A low HDL cholesterol level is established as an independent predictive factor for CVD, supported by a wealth of evidence from epidemiological studies. The recently updated Joint British Societies guidelines has highlighted the importance of low HDL cholesterol (< 1.0 mmol/L in men and < 1.2 mmol/L in women) and recommended its inclusion in lipid assessment, especially in patients at target LDL cholesterol levels. Low HDL cholesterol makes a significant independent contribution to CHD risk among patients with type 2 diabetes, as demonstrated in the UK Prospective Diabetes Study, as well as in statin-treated patients who achieve LDL cholesterol goals but have low HDL cholesterol levels.
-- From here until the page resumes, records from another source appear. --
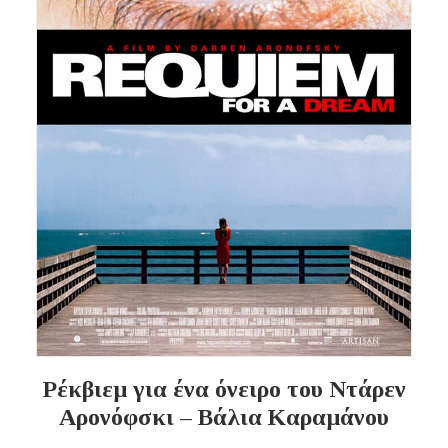
Ρέκβιεμ για ένα όνειρο του Ντάρεν
Αρονόφσκι – Βάλια Καραμάνου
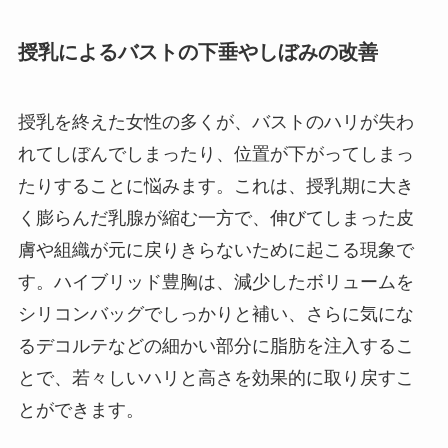
授乳によるバストの下垂やしぼみの改善
授乳を終えた女性の多くが、バストのハリが失わ
れてしぼんでしまったり、位置が下がってしまっ
たりすることに悩みます。これは、授乳期に大き
く膨らんだ乳腺が縮む一方で、伸びてしまった皮
膚や組織が元に戻りきらないために起こる現象で
す。ハイブリッド豊胸は、減少したボリュームを
シリコンバッグでしっかりと補い、さらに気にな
るデコルテなどの細かい部分に脂肪を注入するこ
とで、若々しいハリと高さを効果的に取り戻すこ
とができます。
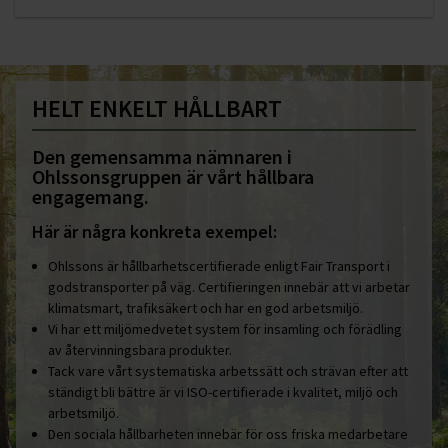
HELT ENKELT HÅLLBART
Den gemensamma nämnaren i
Ohlssonsgruppen är vårt hållbara
engagemang.
Här är några konkreta exempel:
Ohlssons är hållbarhetscertifierade enligt Fair Transport i
godstransporter på väg. Certifieringen innebär att vi arbetar
klimatsmart, trafiksäkert och har en god arbetsmiljö.
Vi har ett miljömedvetet system för insamling och förädling
av återvinningsbara produkter.
Tack vare vårt systematiska arbetssätt och strävan efter att
ständigt bli bättre är vi ISO-certifierade i kvalitet, miljö och
arbetsmiljö.
Den sociala hållbarheten innebär för oss friska medarbetare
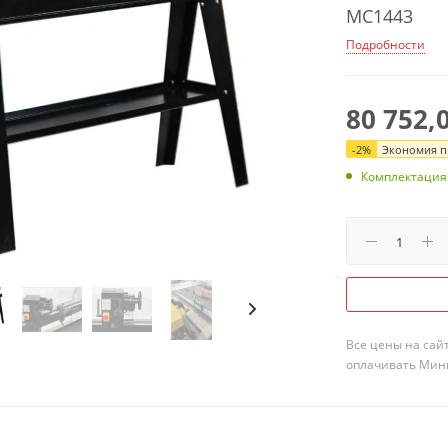
MC1443
Подробности
80 752,
-
2
%
Экономия пр
Комплектация
Все цены на сай
оплачивать Мини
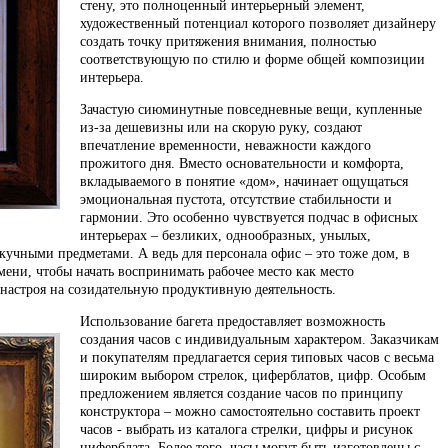
стену, это полноценный интерьерный элемент,
художественный потенциал которого позволяет дизайнеру
создать точку притяжения внимания, полностью
соответствующую по стилю и форме общей композиции
интерьера.
Зачастую сиюминутные повседневные вещи, купленные
из-за дешевизны или на скорую руку, создают
впечатление временности, неважности каждого
прожитого дня. Вместо основательности и комфорта,
вкладываемого в понятие «дом», начинает ощущаться
эмоциональная пустота, отсутствие стабильности и
гармонии. Это особенно чувствуется подчас в офисных
интерьерах – безликих, однообразных, унылых,
учными предметами. А ведь для персонала офис – это тоже дом, в
мени, чтобы начать воспринимать рабочее место как место
настроя на созидательную продуктивную деятельность.
Использование багета предоставляет возможность
создания часов с индивидуальным характером. Заказчикам
и покупателям предлагается серия типовых часов с весьма
широким выбором стрелок, циферблатов, цифр. Особым
предложением является создание часов по принципу
конструктора – можно самостоятельно составить проект
часов - выбрать из каталога стрелки, цифры и рисунок
циферблата. Более того, часы могут быть изготовлены с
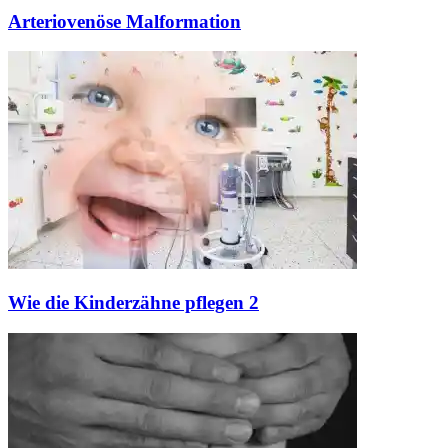
Arteriovenöse Malformation
Wie die Kinderzähne pflegen 2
Nicotinic acid is the most effective therapeutic agent currently available to clinicians for raising HDL cholesterol. A prolonged-release (PR) formulation has been developed that effectively raises HDL cholesterol levels by up to 26% at clinically recommended doses of 1,000--2,000 mg/day, and offers improved tolerability compared with previous formulations. The addition of PR nicotinic acid to statin therapy in patients with pre-existing CHD, as in the ARBITER 2 study, raised HDL cholesterol levels and reduced progression of atherosclerosis, as assessed by carotid intima-media thickness (CIMT), over 12 months. In contrast, patients treated with statin alone had no change in HDL cholesterol and a significant increase in CIMT, indicative of progression of atherosclerosis. Moreover, continuation of PR nicotinic acid combination treatment for a further 12 months induced regression of atherosclerosis. These data therefore indicate that a strategy aimed at raising HDL cholesterol with PR nicotinic acid in statin-treated patients who have achieved target LDL cholesterol levels but have persistently low HDL cholesterol levels (< 1.0 mmol/L), is likely to be important for improving cardiovascular risk reduction. The aim of this economic analysis was to evaluate the cost-effectiveness of this strategy from a UK NHS perspective.